Sunday, April 20, 2014

Are you alright?

Well the simple answer is no. My mum has cancer and it's going to kill her, not this week or next (I hope) but this is what is going to do her in at the end and I'm scared, I'm not ready for this. To or not watch her going through more and more chemo to suffer and fade is to watch my dad living through it with her.
My dad doesn't laugh or smile, he puts everything on hold, won't commit to anything without a caveat of "but it depends on mum". I could almost deal with my mum and the cancer and all that crap if  I didn't have to deal with my dad too.

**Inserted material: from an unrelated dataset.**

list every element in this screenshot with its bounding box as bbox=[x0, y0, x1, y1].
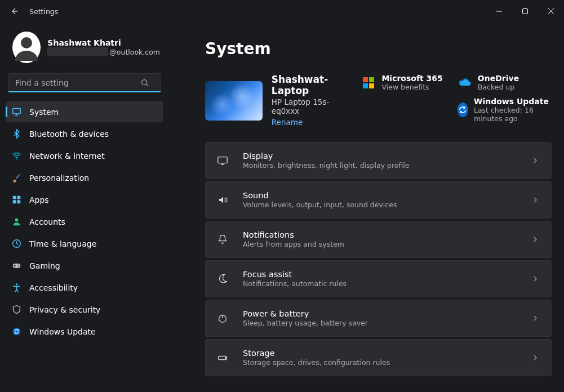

And on top of all this Aaron is just being I don't know what. Now I will agree that I may be slightly hormonal but give me a break, I'm 6 months pregnant. So every time I want to sort something out that usually involve spending money he gets all tetchy about it. I ask him if he's spoken to the person in charge of the keren hishtalmut fund and no he never has and then gets cross about it, When I want to discuss plans for decorating or cars or really anything he just isn't interested or says not now or comes out with some other excuse not to discuss it.
I'm still not convinced he wants this kid but the fact is he knew I was off birth control,  I had already got pregnant once in the summer and then miscarried so it's not like me getting pregnant should have been such a shock. I can accept that he is worried about the finances but he is yet to show any actual excitement about this baby. He seems to be ignoring the fact that I'm pregnant and maybe not as able to do everything as I normally can.

I feel alone and unsupported. I can't complain to my mum because she's got enough to deal with, I can't relax with my dad because he's so tense about my mum and I can't talk t my husband because he always tries to put me off or else he's got work to finish or catch up with or sort out or something.

I need someone to tell me  that I don't have to cope with this by myself. I need someone to let me take a break. I need someone to help me.  Ineed someone to let me have some time to be me.